E nem é o caso de se apropriar do artifício como um meio de expressão, mas ser inconsistente nos seus procedimentos mais básicos - recorre ao gênero musical não para movimentar a narrativa ou representar um estado das personagens, apenas descreve as emoções contidas nas relações entre elas; o relevo de cada arco dramático feminino é prejudicado pela inconsistência da montagem na organização interna dos respectivos desenvolvimentos (e é surreal como Cannes pôde premiar a atuação coletiva de um filme incapaz de estabelecer uma homogeneidade funcional à trama).
Emilia Pérez é uma longa justaposição de videoclipes pop, comerciais de perfume e cortes para TikTok. O intuito dessa mecânica distraída e indefinida é proferir um comentário sobre temáticas sérias e oportunas, tornando elas mesmas num produto de efeito, algo muito diferente de estabelecer uma retórica sobre as pautas identitárias em questão. Nem preciso bater na tecla do quão é importante a representatividade trans, a equiparação profissional entre os sexos e a violência doméstica ganharem visibilidade nos meios de comunicação. A questão é o risco dessas temáticas tornarem-se apenas um meandro publicitário para produtos que se satisfazem em vender as apologias sem discuti-las de fato, sem promover uma verdadeira mudança estrutural na própria obra (pelo menos).

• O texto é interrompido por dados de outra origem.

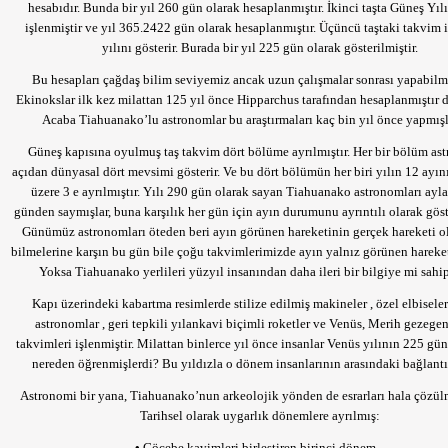
hesabıdır. Bunda bir yıl 260 gün olarak hesaplanmıştır. İkinci taşta Güneş Yıl
işlenmiştir ve yıl 365.2422 gün olarak hesaplanmıştır. Üçüncü taştaki takvim 
yılını gösterir. Burada bir yıl 225 gün olarak gösterilmiştir.
Bu hesapları çağdaş bilim seviyemiz ancak uzun çalışmalar sonrası yapabilm
Ekinokslar ilk kez milattan 125 yıl önce Hipparchus tarafından hesaplanmıştır di
Acaba Tiahuanako’lu astronomlar bu araştırmaları kaç bin yıl önce yapmışl
Güneş kapısına oyulmuş taş takvim dört bölüme ayrılmıştır. Her bir bölüm as
açıdan dünyasal dört mevsimi gösterir. Ve bu dört bölümün her biri yılın 12 ayı
üzere 3 e ayrılmıştır. Yılı 290 gün olarak sayan Tiahuanako astronomları ayla
günden saymışlar, buna karşılık her gün için ayın durumunu ayrıntılı olarak göst
Günümüz astronomları öteden beri ayın görünen hareketinin gerçek hareketi o
bilmelerine karşın bu gün bile çoğu takvimlerimizde ayın yalnız görünen hareketi
Yoksa Tiahuanako yerlileri yüzyıl insanından daha ileri bir bilgiye mi sahip
Kapı üzerindeki kabartma resimlerde stilize edilmiş makineler , özel elbisele
astronomlar , geri tepkili yılankavi biçimli roketler ve Venüs, Merih gezegen
takvimleri işlenmiştir. Milattan binlerce yıl önce insanlar Venüs yılının 225 g
nereden öğrenmişlerdi? Bu yıldızla o dönem insanlarının arasındaki bağlant
Astronomi bir yana, Tiahuanako’nun arkeolojik yönden de esrarları hala çözül
Tarihsel olarak uygarlık dönemlere ayrılmış:
•
Göçebe kavimleri birleştiren birinci dönem...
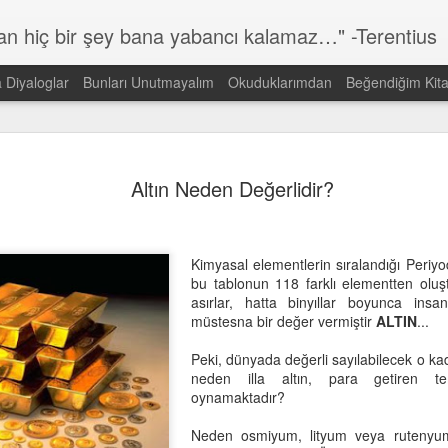
lan hiç bir şey bana yabancı kalamaz…" -Terentius
a Diyaloglar
Bunları Unutmayalım
Okuduklarımdan
Beğendiğim Kita
Günün Sözü
MAR
14
Altın Neden Değerlidir?
Dünyada görmek istediğin DEĞİŞİMİN kendisi ol!
Gandi
Kimyasal elementlerin sıralandığı Periyo
bu tablonun 118 farklı elementten oluş
asırlar, hatta binyıllar boyunca insa
müstesna bir değer vermiştir
ALTIN
...
Peki, dünyada değerli sayılabilecek o ka
neden illa altın, para getiren t
oynamaktadır?
Neden osmiyum, lityum veya rutenyum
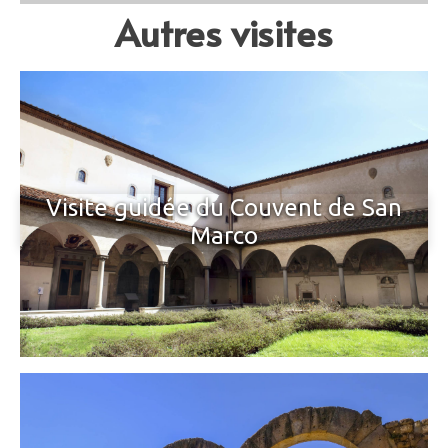
Autres visites
Visite guidée du Couvent de San
Marco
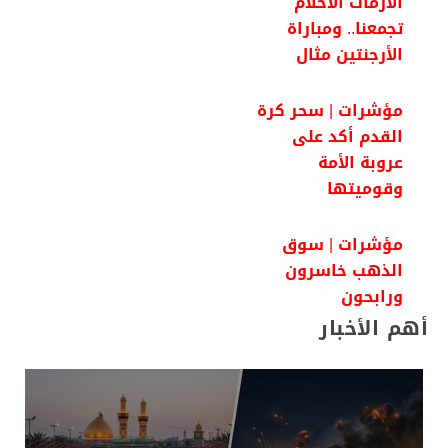
الأزمات الأحلام
تجمعنا.. ومباراة
الأرجنتين مثال
مؤشرات | سحر كرة
القدم أكد على
عروبة الأمة
وقوميتها
مؤشرات | سوق
الذهب خاسرون
ورابحون
أهم الأخبار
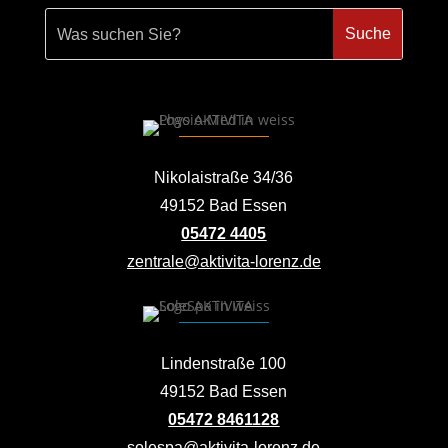
Nikolaistraße 34/36
49152 Bad Essen
05472 4405
zentrale@aktivita-lorenz.de
Lindenstraße 100
49152 Bad Essen
05472 8461128
solespa@aktivita-lorenz.de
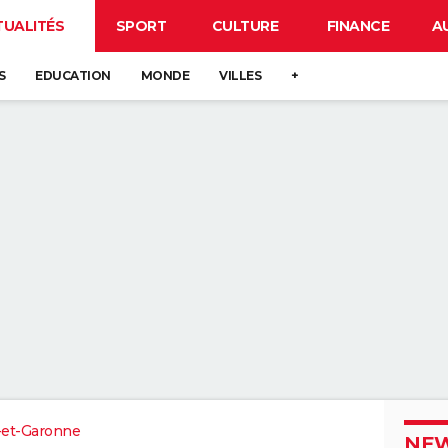
TUALITÉS
SPORT
CULTURE
FINANCE
A
S
EDUCATION
MONDE
VILLES
+
-et-Garonne
NEW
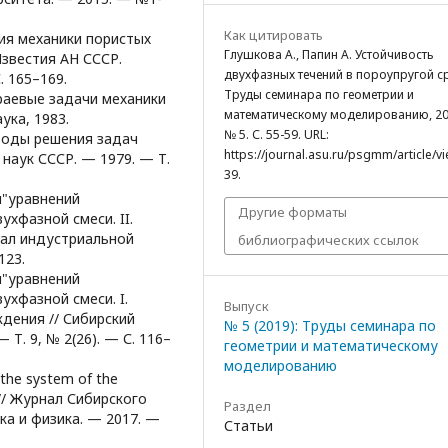
Как цитировать
ния механики пористых
Глушкова А., Папин А. Устойчивость
звестия АН СССР.
двухфазных течений в пороупругой ср
. 165–169.
Труды семинара по геометрии и
Краевые задачи механики
математическому моделированию, 20
ука, 1983.
№ 5. С. 55-59. URL:
етоды решения задач
https://journal.asu.ru/psgmm/article/v
наук СССР. — 1979. — Т.
39.
м"уравнений
Другие форматы
хфазной смеси. II.
нал индустриальной
библиографических ссылок
123.
м"уравнений
хфазной смеси. I.
Выпуск
дения // Сибирский
№ 5 (2019): Труды семинара по
Т. 9, № 2(26). — С. 116–
геометрии и математическому
моделированию
f the system of the
 // Журнал Сибирского
Раздел
ка и физика. — 2017. —
Статьи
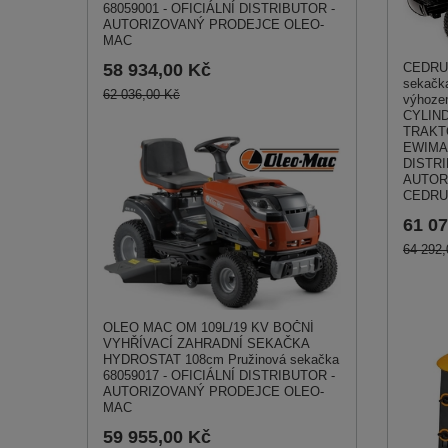
68059001 - OFICIÁLNÍ DISTRIBUTOR -
AUTORIZOVANÝ PRODEJCE OLEO-
MAC
CEDRU
58 934,00 Kč
sekačka
62 036,00 Kč
výhoz
CYLIN
TRAKT
EWIMA
DISTRI
AUTOR
CEDRU
61 07
64 292,
OLEO MAC OM 109L/19 KV BOČNÍ
VYHŘÍVACÍ ZAHRADNÍ SEKAČKA
HYDROSTAT 108cm Pružinová sekačka
68059017 - OFICIÁLNÍ DISTRIBUTOR -
AUTORIZOVANÝ PRODEJCE OLEO-
MAC
59 955,00 Kč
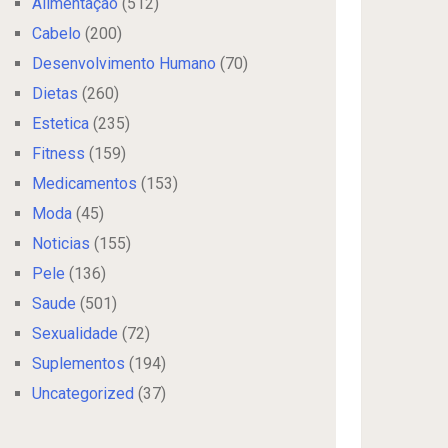
Alimentação
(512)
Cabelo
(200)
Desenvolvimento Humano
(70)
Dietas
(260)
Estetica
(235)
Fitness
(159)
Medicamentos
(153)
Moda
(45)
Noticias
(155)
Pele
(136)
Saude
(501)
Sexualidade
(72)
Suplementos
(194)
Uncategorized
(37)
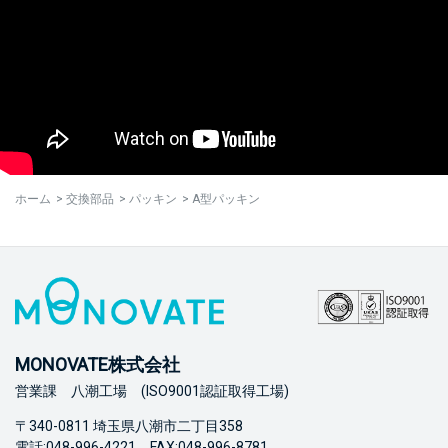
ホーム
>
交換部品
>
パッキン
>
A型パッキン
MONOVATE株式会社
営業課 八潮工場 (ISO9001認証取得工場)
〒340-0811 埼玉県八潮市二丁目358
電話:048-996-4221 FAX:048-996-8781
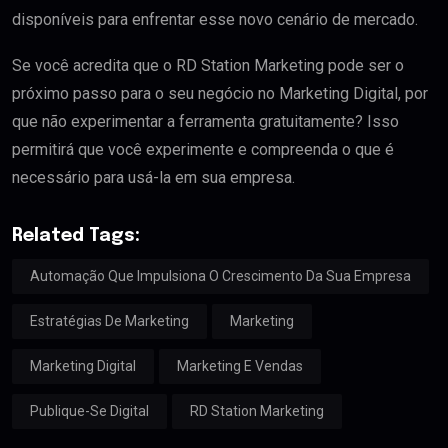
disponíveis para enfrentar esse novo cenário de mercado.
Se você acredita que o RD Station Marketing pode ser o
próximo passo para o seu negócio no Marketing Digital, por
que não experimentar a ferramenta gratuitamente? Isso
permitirá que você experimente e compreenda o que é
necessário para usá-la em sua empresa.
Related Tags:
Automação Que Impulsiona O Crescimento Da Sua Empresa
Estratégias De Marketing
Marketing
Marketing Digital
Marketing E Vendas
Publique-Se Digital
RD Station Marketing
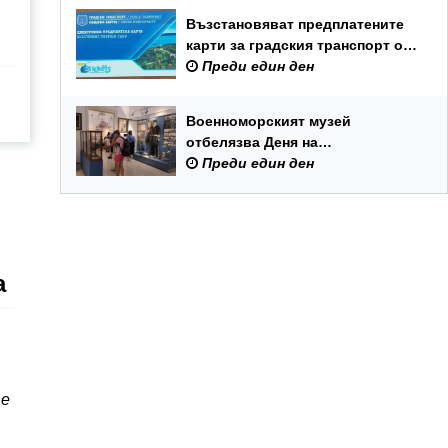
Възстановяват предплатените
карти за градския транспорт от 6
август
Преди един ден
Военноморският музей
отбелязва Деня на
Военноморските сили с вход
Преди един ден
свободен и филмови прожекции
а
 е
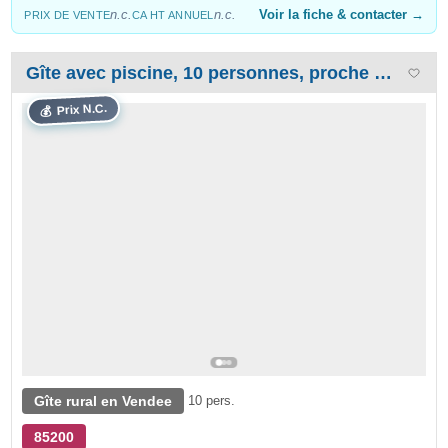
n.c.
n.c.
Voir la fiche & contacter →
PRIX DE VENTE
CA HT ANNUEL
Gîte avec piscine, 10 personnes, proche marais poitevin en Vendée
Prix N.C.
💰
Gîte rural en Vendee
10 pers.
85200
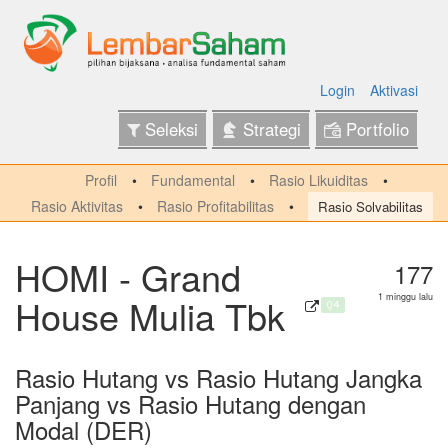
Login
Aktivasi
Seleksi
Strategi
Portfolio
Profil
Fundamental
Rasio Likuiditas
Rasio Aktivitas
Rasio Profitabilitas
Rasio Solvabilitas
HOMI - Grand
177
House Mulia Tbk
1 minggu lalu
Q4
Rasio Hutang vs Rasio Hutang Jangka
Panjang vs Rasio Hutang dengan
Modal (DER)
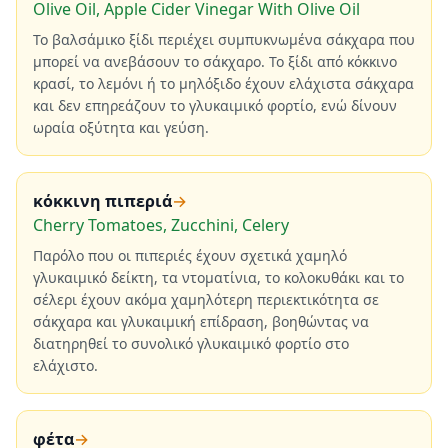
Olive Oil, Apple Cider Vinegar With Olive Oil
Το βαλσάμικο ξίδι περιέχει συμπυκνωμένα σάκχαρα που
μπορεί να ανεβάσουν το σάκχαρο. Το ξίδι από κόκκινο
κρασί, το λεμόνι ή το μηλόξιδο έχουν ελάχιστα σάκχαρα
και δεν επηρεάζουν το γλυκαιμικό φορτίο, ενώ δίνουν
ωραία οξύτητα και γεύση.
κόκκινη πιπεριά
→
Cherry Tomatoes, Zucchini, Celery
Παρόλο που οι πιπεριές έχουν σχετικά χαμηλό
γλυκαιμικό δείκτη, τα ντοματίνια, το κολοκυθάκι και το
σέλερι έχουν ακόμα χαμηλότερη περιεκτικότητα σε
σάκχαρα και γλυκαιμική επίδραση, βοηθώντας να
διατηρηθεί το συνολικό γλυκαιμικό φορτίο στο
ελάχιστο.
φέτα
→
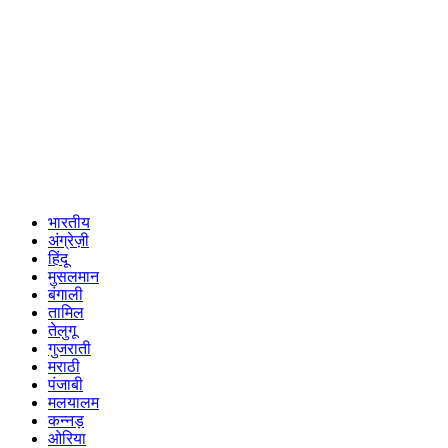
भारतीय
अंग्रेज़ी
हिंदू
मुसलमान
बंगाली
तामिल
तेलुगू
गुजराती
मराठी
पंजाबी
मलयालम
कन्नड़
ओरिया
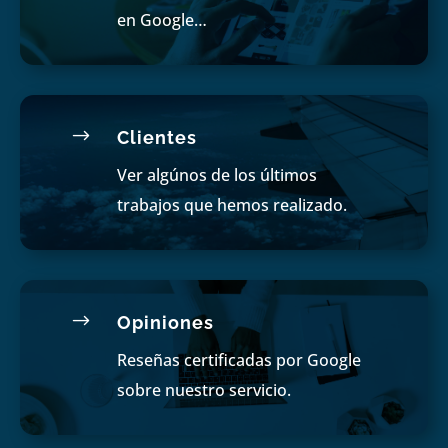
en Google…
$
Clientes
Ver algúnos de los últimos
trabajos que hemos realizado.
$
Opiniones
Reseñas certificadas por Google
sobre nuestro servicio.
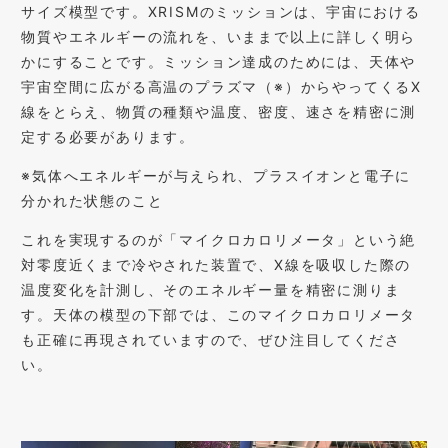
サイズ模型です。XRISMのミッションは、宇宙における
物質やエネルギーの流れを、いままで以上に詳しく明ら
かにすることです。ミッション達成のためには、天体や
宇宙空間に広がる高温のプラズマ（※）からやってくるX
線をとらえ、物質の種類や温度、密度、速さを精密に測
定する必要があります。
※気体へエネルギーが与えられ、プラスイオンと電子に
分かれた状態のこと
これを実現するのが「マイクロカロリメータ」という絶
対零度近くまで冷やされた装置で、X線を吸収した際の
温度変化を計測し、そのエネルギー量を精密に測りま
す。天体の模型の下部では、このマイクロカロリメータ
も正確に再現されていますので、ぜひ注目してくださ
い。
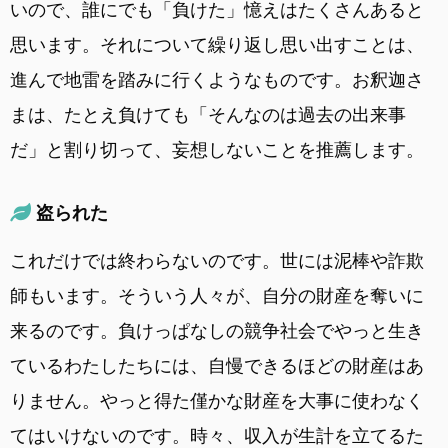
いので、誰にでも「負けた」憶えはたくさんあると
思います。それについて繰り返し思い出すことは、
進んで地雷を踏みに行くようなものです。お釈迦さ
まは、たとえ負けても「そんなのは過去の出来事
だ」と割り切って、妄想しないことを推薦します。
盗られた
これだけでは終わらないのです。世には泥棒や詐欺
師もいます。そういう人々が、自分の財産を奪いに
来るのです。負けっぱなしの競争社会でやっと生き
ているわたしたちには、自慢できるほどの財産はあ
りません。やっと得た僅かな財産を大事に使わなく
てはいけないのです。時々、収入が生計を立てるた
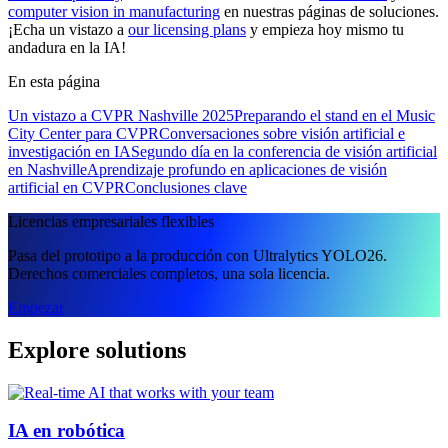
computer vision in manufacturing
en nuestras páginas de soluciones.
¡Echa un vistazo a
our licensing plans
y empieza hoy mismo tu
andadura en la IA!
En esta página
Un vistazo a CVPR Nashville 2025
Preparando el stand en el Music
City Center para CVPR
Conversaciones sobre visión artificial e
investigación en IA
Segundo día en la conferencia de visión artificial
en Nashville
Aprendizaje profundo en aplicaciones de visión
artificial en CVPR
Conclusiones clave
Licencias empresariales flexibles
Pasa del prototipo a la producción con Ultralytics YOLO26.
Derechos comerciales completos, una sola licencia.
Empezar
Explore solutions
IA en robótica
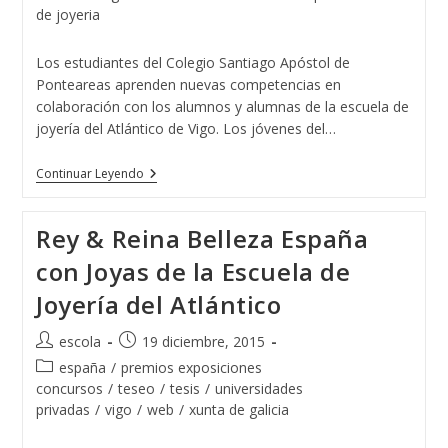
entrada:
entrada:
la
de joyeria
entrada:
Los estudiantes del Colegio Santiago Apóstol de
Ponteareas aprenden nuevas competencias en
colaboración con los alumnos y alumnas de la escuela de
joyería del Atlántico de Vigo. Los jóvenes del…
El
Continuar Leyendo
Colegio
Santiago
Apóstol
Rey & Reina Belleza España
De
Ponteareas
con Joyas de la Escuela de
Y
La
Joyería del Atlántico
Escuela
De
Joyería
Autor
Publicación
escola
19 diciembre, 2015
Del
de
de
Atlántico
Categoría
españa
/
premios exposiciones
Juntos
la
la
de
concursos
/
teseo
/
tesis
/
universidades
Por
entrada:
entrada:
la
privadas
/
vigo
/
web
/
xunta de galicia
Un
entrada:
Proyecto
Solidario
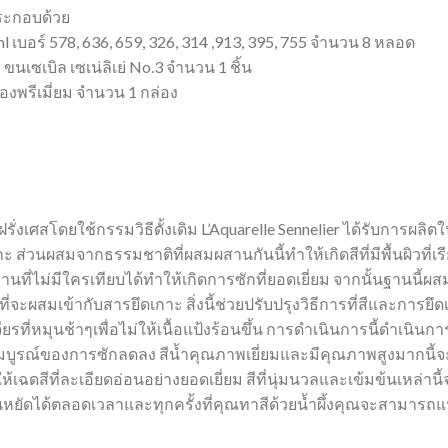
ะกอบด้วย
 ml เบอร์ 578, 636, 659, 326, 314 ,913, 395, 755 จำนวน 8 หลอด
 ขนเซเบิล เซเน่ลิเย่ No.3 จำนวน 1 ชิ้น
องพรีเมี่ยม จำนวน 1 กล่อง
สโดยใช้กรรมวิธีดั้งเดิม L’Aquarelle Sennelier ได้รับการผลิต
ส่วนผสมจากธรรมชาติที่ผสมผสานกันนี้ทำให้เกิดสีที่มีพื้นผิวที่เรี
่ไม่มีใครเทียบได้ทำให้เกิดการซักที่ยอดเยี่ยม จากนั้นฐานนี้ผสมก
ก่อนที่จะผสมเข้ากับสารยึดเกาะ สิ่งนี้ช่วยปรับปรุงวิธีการที่สีและ
หินเจียรที่หมุนช้าๆเพื่อไม่ให้เนื้อแป้งร้อนขึ้น การดำเนินการนี้ดำเ
สมบูรณ์ของการซักลดลง สีน้ำคุณภาพเยี่ยมและมีคุณภาพสูงมากนี้จะ
้เฉดสีที่ละเอียดอ่อนอย่างยอดเยี่ยม สีที่นุ่มนวลและเข้มข้นเหล่าน
นหยัดได้ตลอดเวลาและทุกครั้งที่คุณทาสีด้วยน้ำผึ้งคุณจะสา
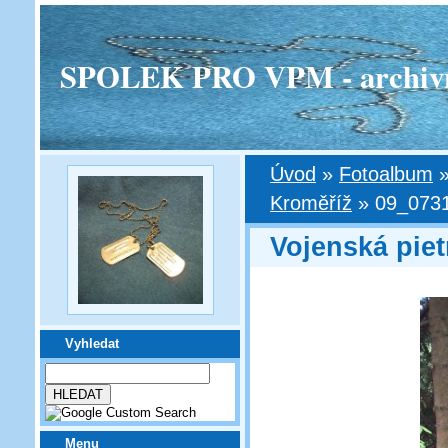
SPOLEK PRO VPM - archivní v
Úvod
»
Fotoalbum
Kroměříž
»
09_073
Vojenská piet
Vyhledat
Menu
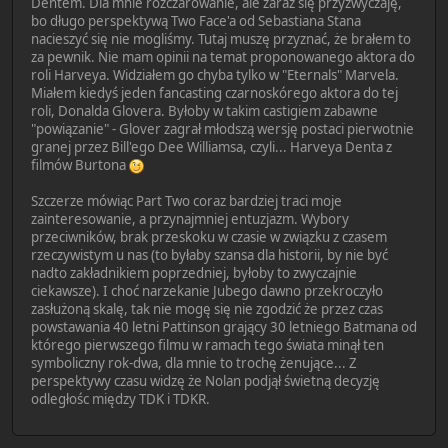
Dentem. Dla mnie rozczarowanie, ale zaraz się przyzwyczaję,
bo długo perspektywą Two Face'a od Sebastiana Stana
nacieszyć się nie mogliśmy. Tutaj muszę przyznać, że brałem to
za pewnik. Nie mam opinii na temat proponowanego aktora do
roli Harveya. Widziałem go chyba tylko w "Eternals" Marvela.
Miałem kiedyś jeden fancasting czarnoskórego aktora do tej
roli, Donalda Glovera. Byłoby w takim castigiem zabawne
"powiązanie" - Glover zagrał młodszą wersję postaci pierwotnie
granej przez Bill'ego Dee Williamsa, czyli... Harveya Denta z
filmów Burtona
Szczerze mówiąc Part Two coraz bardziej traci moje
zainteresowanie, a przynajmniej entuzjazm. Wybory
przeciwników, brak przeskoku w czasie w związku z czasem
rzeczywistym u nas (to byłaby szansa dla historii, by nie być
nadto zakładnikiem poprzedniej, byłoby to zwyczajnie
ciekawsze). I choć narzekanie Jubego dawno przekroczyło
zasłużoną skalę, tak nie mogę się nie zgodzić że przez czas
powstawania 40 letni Pattinson grający 30 letniego Batmana od
którego pierwszego filmu w ramach tego świata minął ten
symboliczny rok-dwa, dla mnie to trochę żenujące... Z
perspektywy czasu widzę że Nolan podjął świetną decyzję
odległośc między TDK i TDKR.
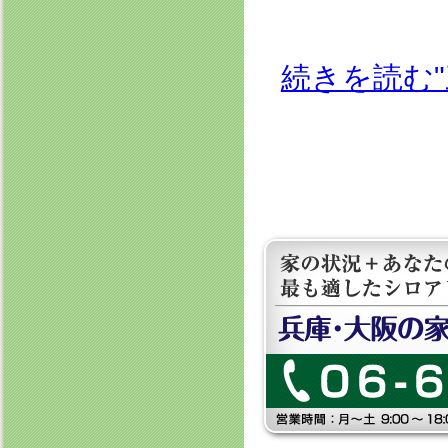
続きを読む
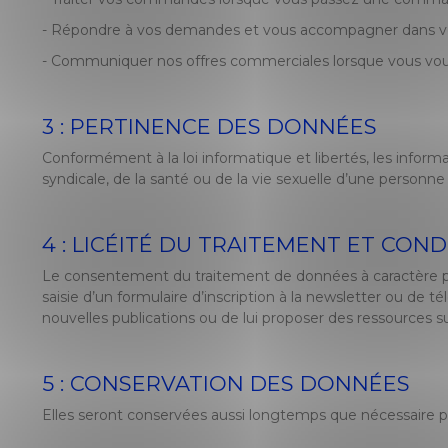
-
Répondre à vos demandes et vous accompagner dans vos 
-
Communiquer nos offres commerciales lorsque vous vous
3 : PERTINENCE DES DONNÉES
Conformément à la loi informatique et libertés, les informa
syndicale, de la santé ou de la vie sexuelle d’une personne
4 : LICÉITÉ DU TRAITEMENT ET CON
Le consentement du traitement de données à caractère per
saisie d’un formulaire d’inscription à la newsletter ou de t
nouvelles publications ou de lui proposer des ressources s
5 : CONSERVATION DES DONNÉES
Elles seront conservées aussi longtemps que nécessaire pou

A vulgarização anti-estética promovida por Jacques Audiard poderia ser “subversiva“, mas não passa de um filtro para a sua total falta de artesanato ou, talvez, para uma visão de mundo supérflua. Objetificar a disforia de gênero num efeito dolly-zoom e espetacularizar uma conclusão que, alheia ao comprometimento com as consequências, prefere se refugiar covardemente na guarita do (falso) mártir, são indícios de como é impossível propor um entendimento social sem consciência cinematográfica.
E é só o primeiro dia! Retorno em breve com mais filmes.
Feliz demais pelo escolhido da França pro Oscar não ter agradado. Bom pra “Ainda Estou Aqui” kkkkk Brincadeiras a parte, tomara que “Emilia Pérez” não demore tanto pra chegar ao circuito comercial, estou bem curioso para conferir.